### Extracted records
+---+
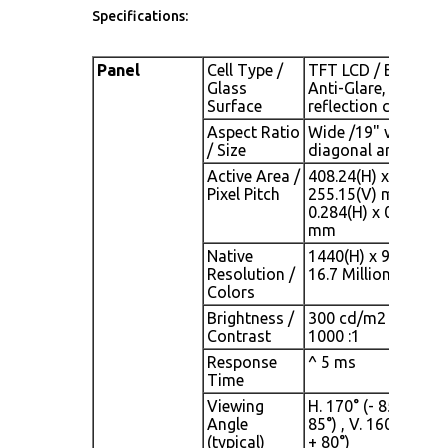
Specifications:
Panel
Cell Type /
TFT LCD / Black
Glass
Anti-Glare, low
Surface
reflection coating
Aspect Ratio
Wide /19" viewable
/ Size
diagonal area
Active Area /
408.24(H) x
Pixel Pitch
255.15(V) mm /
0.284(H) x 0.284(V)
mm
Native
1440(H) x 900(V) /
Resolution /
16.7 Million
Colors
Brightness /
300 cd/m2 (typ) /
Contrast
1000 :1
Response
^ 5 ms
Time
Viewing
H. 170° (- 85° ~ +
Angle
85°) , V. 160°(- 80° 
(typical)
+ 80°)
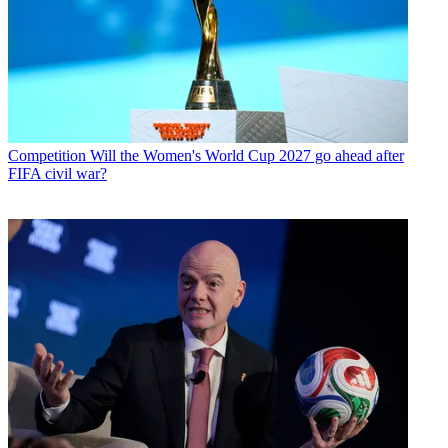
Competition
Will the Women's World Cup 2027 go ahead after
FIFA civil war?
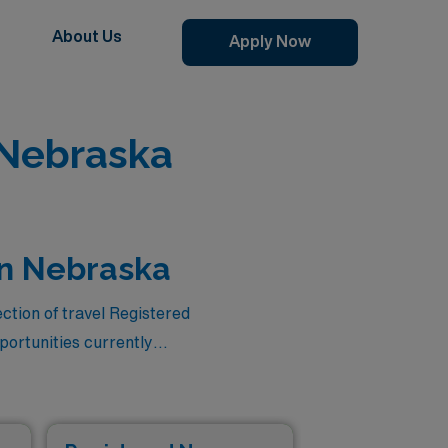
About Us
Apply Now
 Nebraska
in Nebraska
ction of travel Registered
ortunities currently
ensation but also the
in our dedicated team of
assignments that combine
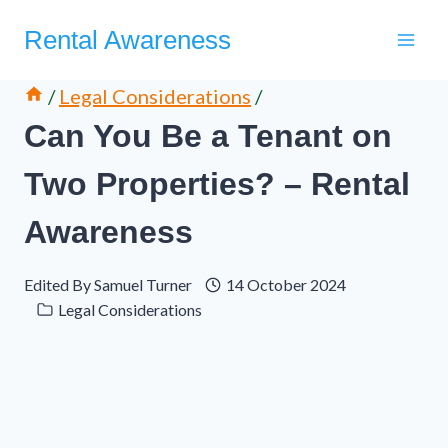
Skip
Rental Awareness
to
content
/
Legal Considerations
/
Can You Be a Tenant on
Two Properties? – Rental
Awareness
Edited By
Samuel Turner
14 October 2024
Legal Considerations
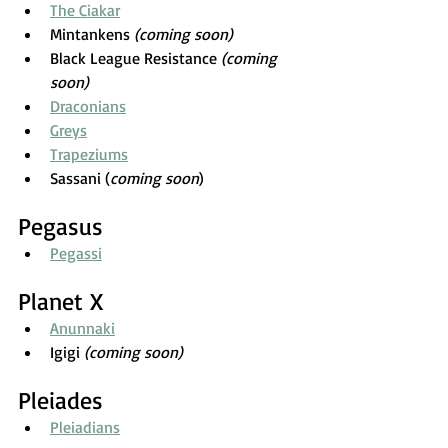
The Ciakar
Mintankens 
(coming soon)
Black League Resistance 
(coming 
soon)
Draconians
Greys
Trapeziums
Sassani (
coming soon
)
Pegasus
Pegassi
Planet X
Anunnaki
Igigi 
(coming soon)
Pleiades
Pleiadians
+---+
### Directions
Give back each line above exactly, with pictures dropped.

### Response to this exercise
Specifications:
Panel
Cell Type /
TFT LCD / Black
Glass
Anti-Glare, low
Surface
reflection coating
Aspect Ratio
Wide /19" viewable
/ Size
diagonal area
Active Area /
408.24(H) x
Pixel Pitch
255.15(V) mm /
0.284(H) x 0.284(V)
mm
Native
1440(H) x 900(V) /
Resolution /
16.7 Million
Colors
Brightness /
300 cd/m2 (typ) /
Contrast
1000 :1
Response
^ 5 ms
Time
Viewing
H. 170° (- 85° ~ +
Angle
85°) , V. 160°(- 80° 
(typical)
+ 80°)
Competition
Will the Women's World Cup 2027 go ahead after
FIFA civil war?
About Us
Apply Now
 Nebraska
in Nebraska
ction of travel Registered
ortunities currently
ensation but also the
in our dedicated team of
assignments that combine
Skip
Rental Awareness
to
content
/
Legal Considerations
/
Can You Be a Tenant on
Two Properties? – Rental
Awareness
Edited By
Samuel Turner
14 October 2024
Legal Considerations
The Ciakar
Mintankens 
(coming soon)
Black League Resistance 
(coming 
soon)
Draconians
Greys
Trapeziums
Sassani (
coming soon
)
Pegasus
Pegassi
Planet X
Anunnaki
Igigi 
(coming soon)
Pleiades
Pleiadians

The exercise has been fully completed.